● **EXERCISE INSTRUCTIONS**
Please reproduce exactly the line that contains "assessment in selecting an" and every line after it through the end of the records below, adding nothing else.
STUDY MATERIAL section start
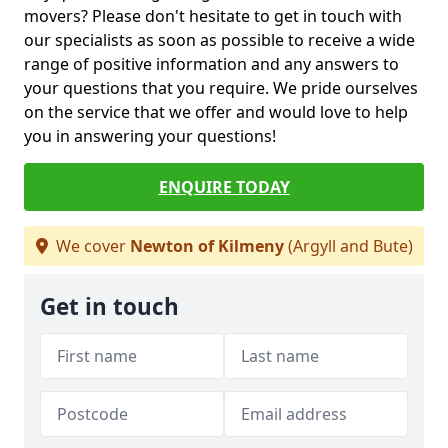
movers? Please don't hesitate to get in touch with
our specialists as soon as possible to receive a wide
range of positive information and any answers to
your questions that you require. We pride ourselves
on the service that we offer and would love to help
you in answering your questions!
ENQUIRE TODAY
We cover
Newton of Kilmeny
(Argyll and Bute)
Get in touch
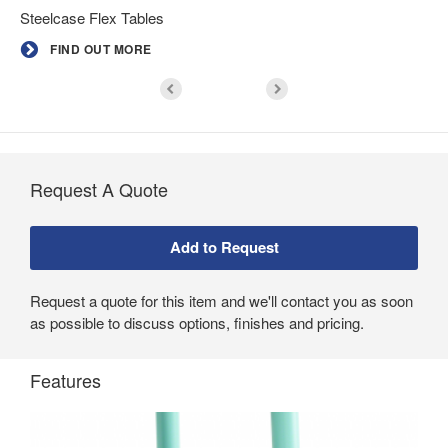
Steelcase Flex Tables
FIND OUT MORE
Request A Quote
Request a quote for this item and we'll contact you as soon
as possible to discuss options, finishes and pricing.
Features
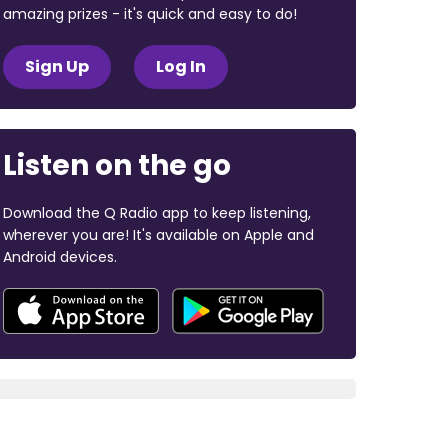
amazing prizes - it's quick and easy to do!
Sign Up
Log In
Listen on the go
Download the Q Radio app to keep listening,
wherever you are! It's available on Apple and
Android devices.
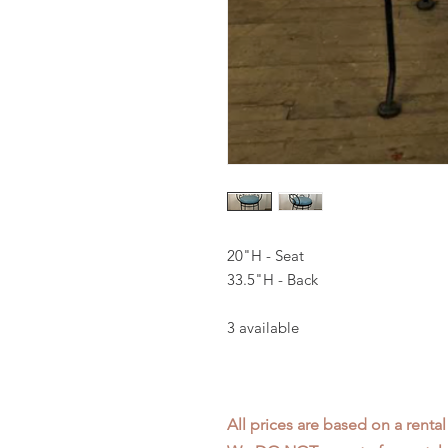
20"H - Seat
33.5"H - Back
3 available
All prices are based on a rental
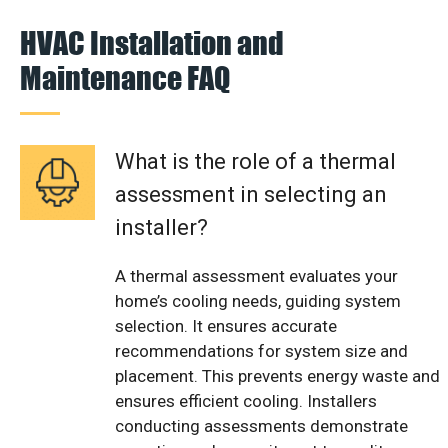
HVAC Installation and
Maintenance FAQ
What is the role of a thermal
assessment in selecting an
installer?
A thermal assessment evaluates your
home’s cooling needs, guiding system
selection. It ensures accurate
recommendations for system size and
placement. This prevents energy waste and
ensures efficient cooling. Installers
conducting assessments demonstrate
STUDY MATERIAL section end
● **RESULT OF THIS EXERCISE**
assessment in selecting an
installer?
A thermal assessment evaluates your
home’s cooling needs, guiding system
selection. It ensures accurate
recommendations for system size and
placement. This prevents energy waste and
ensures efficient cooling. Installers
conducting assessments demonstrate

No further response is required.